| TASK DETAILS |
For this exercise, output the entries below exactly from the line that holds "costruzioni" to the line that holds "fahren. Die restlichen", both ends included. No pictures belong in the copy.

| SUPPLIED RECORDS |

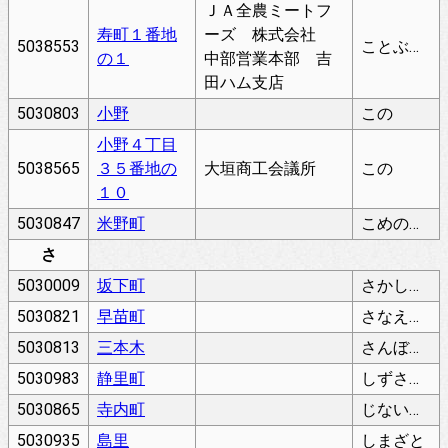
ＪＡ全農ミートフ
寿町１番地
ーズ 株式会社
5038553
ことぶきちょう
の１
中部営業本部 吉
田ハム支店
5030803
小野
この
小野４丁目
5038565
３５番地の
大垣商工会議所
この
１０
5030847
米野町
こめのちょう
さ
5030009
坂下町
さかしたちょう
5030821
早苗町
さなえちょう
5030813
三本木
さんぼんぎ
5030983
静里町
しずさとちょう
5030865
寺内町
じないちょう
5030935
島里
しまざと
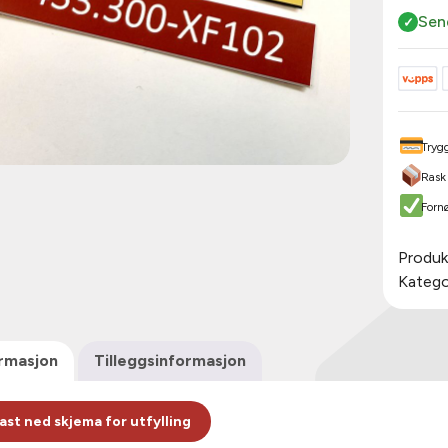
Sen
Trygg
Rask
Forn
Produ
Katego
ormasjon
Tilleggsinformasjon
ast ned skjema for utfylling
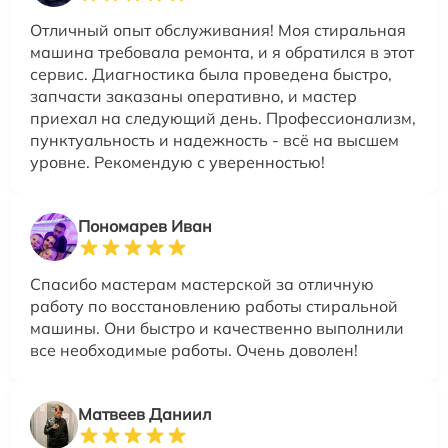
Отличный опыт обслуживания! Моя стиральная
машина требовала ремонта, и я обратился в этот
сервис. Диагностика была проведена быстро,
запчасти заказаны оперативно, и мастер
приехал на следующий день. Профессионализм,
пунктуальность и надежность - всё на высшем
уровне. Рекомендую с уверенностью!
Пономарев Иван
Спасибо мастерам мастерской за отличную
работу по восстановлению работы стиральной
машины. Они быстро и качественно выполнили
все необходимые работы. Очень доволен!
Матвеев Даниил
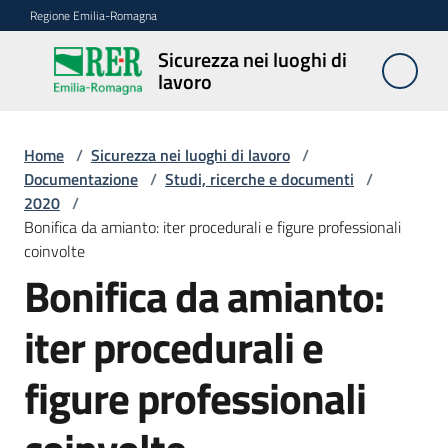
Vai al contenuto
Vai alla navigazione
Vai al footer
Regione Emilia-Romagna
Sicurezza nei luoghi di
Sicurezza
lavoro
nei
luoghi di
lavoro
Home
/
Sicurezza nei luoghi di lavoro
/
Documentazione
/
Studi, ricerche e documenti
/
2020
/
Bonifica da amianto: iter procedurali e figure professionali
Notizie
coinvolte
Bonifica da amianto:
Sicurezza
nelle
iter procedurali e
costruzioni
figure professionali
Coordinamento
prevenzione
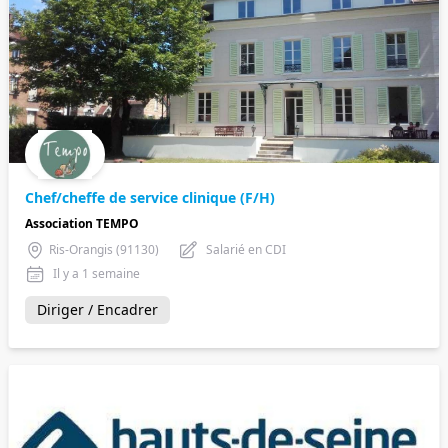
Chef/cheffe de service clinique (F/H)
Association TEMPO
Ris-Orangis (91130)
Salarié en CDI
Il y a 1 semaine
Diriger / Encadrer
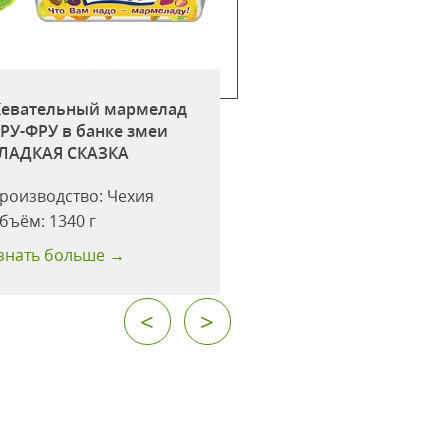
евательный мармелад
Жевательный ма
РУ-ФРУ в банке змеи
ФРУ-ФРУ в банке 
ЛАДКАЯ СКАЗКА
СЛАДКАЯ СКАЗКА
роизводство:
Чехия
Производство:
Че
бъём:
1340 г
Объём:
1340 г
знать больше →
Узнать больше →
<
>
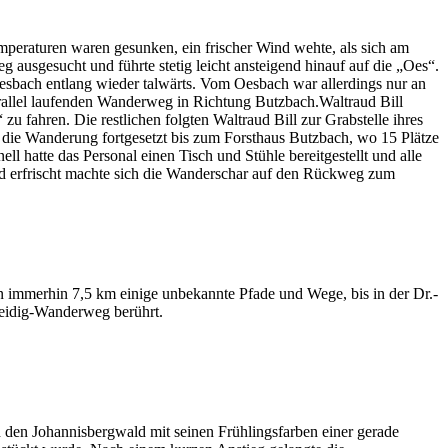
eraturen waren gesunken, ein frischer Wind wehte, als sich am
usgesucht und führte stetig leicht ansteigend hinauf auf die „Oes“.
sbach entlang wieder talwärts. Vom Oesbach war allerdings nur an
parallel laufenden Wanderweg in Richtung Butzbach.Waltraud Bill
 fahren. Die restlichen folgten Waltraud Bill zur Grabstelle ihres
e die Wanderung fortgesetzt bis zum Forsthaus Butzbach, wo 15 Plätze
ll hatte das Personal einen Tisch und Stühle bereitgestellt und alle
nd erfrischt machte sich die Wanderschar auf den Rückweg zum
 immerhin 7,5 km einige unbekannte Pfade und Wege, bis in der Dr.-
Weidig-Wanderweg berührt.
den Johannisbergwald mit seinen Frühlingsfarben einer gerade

| EXERCISE RESPONSE |
costruzioni
figure professionali
Coordinamento
prevenzione
Chef/cheffe de service clinique (F/H)
Association TEMPO
Ris-Orangis (91130)
Salarié en CDI
Il y a 1 semaine
Diriger / Encadrer
евательный мармелад
Жевательный ма
РУ-ФРУ в банке змеи
ФРУ-ФРУ в банке 
ЛАДКАЯ СКАЗКА
СЛАДКАЯ СКАЗКА
роизводство:
Чехия
Производство:
Че
бъём:
1340 г
Объём:
1340 г
знать больше →
Узнать больше →
<
>
eraturen waren gesunken, ein frischer Wind wehte, als sich am
usgesucht und führte stetig leicht ansteigend hinauf auf die „Oes“.
sbach entlang wieder talwärts. Vom Oesbach war allerdings nur an
parallel laufenden Wanderweg in Richtung Butzbach.Waltraud Bill
 fahren. Die restlichen folgten Waltraud Bill zur Grabstelle ihres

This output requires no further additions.